Article 23, paragraph 2, provides relief to double taxation for residents of Germany by excluding
from the basis upon which German tax is imposed any item of income from sources within the
United States that may be taxed [in the] United States. Taxpayer argues that the tax on royalties
would result in double taxation because such royalties are taxed in Germany per Article 12. . . .
[Under Article 12, royalties are taxable in the United States if the Taxpayer has a] permanent
establishment in the United States. Taxpayer . . . maintains a permanent office [out-of-state]. . .
. That being the case, Taxpayer should be able to exclude that income taxed by Washington
from its German tax base, thus avoiding double taxation. [Furthermore, the treaty does not cover
Washington’s tax on royalties (or any state or local tax, for that matter), and thus, implicitly, the
treaty permits taxation of royalties by Washington under Washington’s tax system.]
. . .
Taxpayer’s petition as to this issue is denied.
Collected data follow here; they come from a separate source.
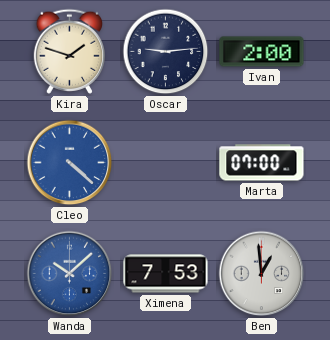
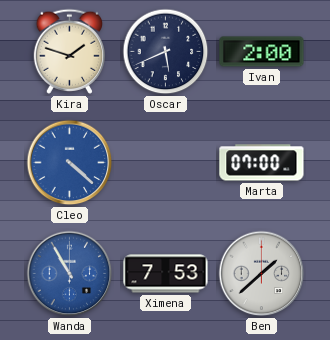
Oscar: 9:14 -> 5:41
Wanda: 10:08 -> 10:55
Ben: 12:59 -> 1:38
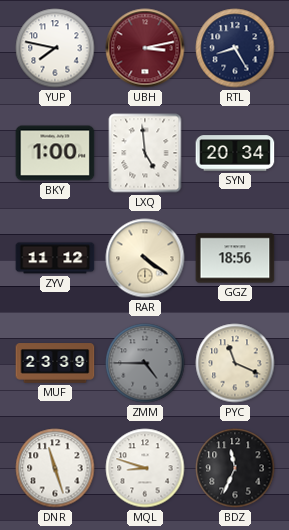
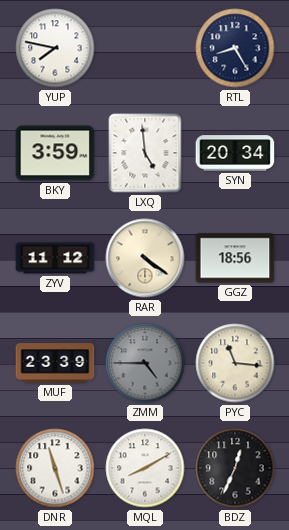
UBH: 3:13 -> none
BKY: 1:00 -> 3:59
PYC: 11:19 -> 11:16
MQL: 8:48 -> 8:10
BDZ: 11:34 -> 12:34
As a final matter, Taxpayer, both in correspondence dated November 10, 2014, and in the
teleconference, indicated that Audit mistakenly taxed the wrong German entity. In response to
the petition, Audit stated:
During the audit examination records were requested regarding the recipient of royalty
payments from various affiliates. This entity was registered and the assessment issued
when the business did not voluntarily complete a Master Business Application form. Any
errant information on the name can be easily rectified if additional information is
provided to the Department. The business can update this information online at
http://bls.dor.wa.gov/ .
The adjustments and legal entity indicated in this assessment are based on information
provided by . . . with [Taxpayer]. No additional information has been provided to the
audit division to correct this alleged error.
This assessment was based on information provided by Taxpayer to the Department. Because
Taxpayer has failed to identify the entity that it claims received the royalty income or provide
any records to substantiate its claim that the royalties were received by a different entity, we
deny the petition.
DECISION AND DISPOSITION
Taxpayer's petition is denied.
Dated this 11th day of September, 2015.